El tratado de asociación a renovar reemplazará más de 1200 acuerdos y disposiciones parciales a menudo contradictorias que han sido firmadas entre Berna y Bruselas durante las últimas décadas. Muchos de estos acuerdos, como los relacionados con la seguridad alimentaria, la agricultura, el cambio climático y la protección ambiental, están desactualizados y deben actualizarse para responder mejor a los desafíos actuales.
Uno de los puntos centrales del acuerdo es la creación de una comisión de resolución de disputas. Esta medida garantizará que la legislación suiza sea coherente con las normas de la UE. Incluye, entre otras cosas, un panel de arbitraje que ofrece soluciones en conflictos, especialmente en lo que respecta a los derechos de los trabajadores extranjeros.
Además, se ha añadido que Suiza volverá a participar en programas científicos de la UE como Horizon Europe y Erasmus. Esto significa que investigadores y estudiantes suizos tendrán nuevamente acceso a proyectos europeos exitosos y programas de intercambio.

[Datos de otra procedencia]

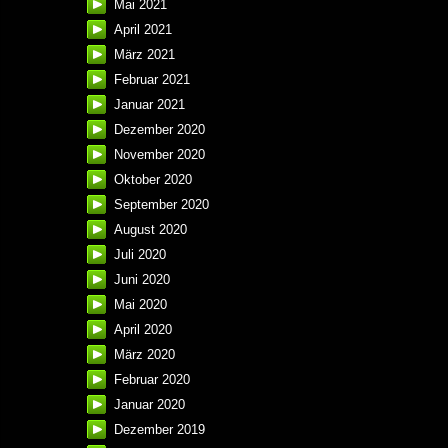
Mai 2021
April 2021
März 2021
Februar 2021
Januar 2021
Dezember 2020
November 2020
Oktober 2020
September 2020
August 2020
Juli 2020
Juni 2020
Mai 2020
April 2020
März 2020
Februar 2020
Januar 2020
Dezember 2019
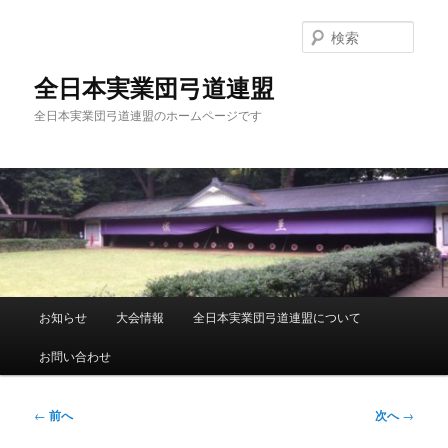
メ
イ
検
ン
索
コ
全日本実業団弓道連盟
ン
全日本実業団弓道連盟のホームページです
テ
ン
ツ
へ
移
動
メ
お知らせ
大会情報
全日本実業団弓道連盟について
イ
ン
お問い合わせ
メ
ニ
ュ
投
←
前へ
次へ
→
ー
稿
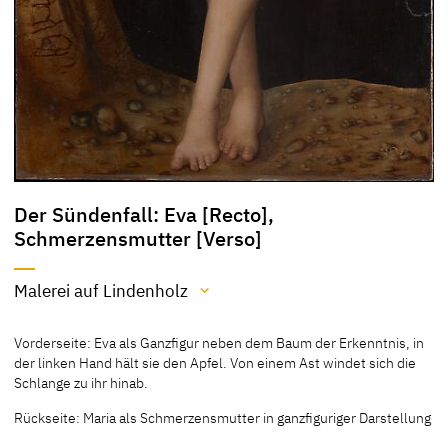
Der Sündenfall: Eva [Recto],
Schmerzensmutter [Verso]
Malerei auf Lindenholz
Material / Technik
Vorderseite: Eva als Ganzfigur neben dem Baum der Erkenntnis, in
Malerei auf Lindenholz
der linken Hand hält sie den Apfel. Von einem Ast windet sich die
Schlange zu ihr hinab.
[Cat. Vienna 1973, 48-49]
Rückseite: Maria als Schmerzensmutter in ganzfiguriger Darstellung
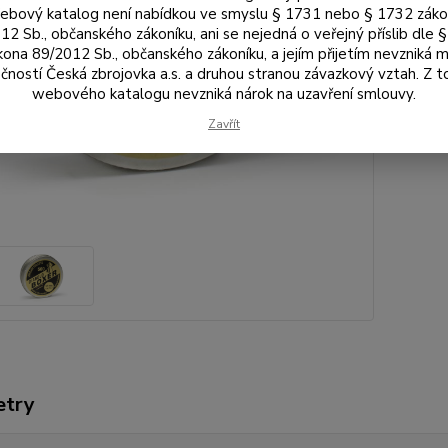
Výrobc
bový katalog není nabídkou ve smyslu § 1731 nebo § 1732 zák
12 Sb., občanského zákoníku, ani se nejedná o veřejný příslib dle 
kona 89/2012 Sb., občanského zákoníku, a jejím přijetím nevzniká m
čností Česká zbrojovka a.s. a druhou stranou závazkový vztah. Z 
webového katalogu nevzniká nárok na uzavření smlouvy.
Zavřít
etry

Aunque el acuerdo es considerado histórico, todavía debe ser aprobado por el parlamento suizo y posiblemente ratificado por la población mediante un referéndum. En particular, el partido de derecha suizo Unión Democrática de Centro (UDC/SVP) ya ha indicado que se opondrá a ciertos aspectos del acuerdo, como las disposiciones relativas a la libre circulación de personas.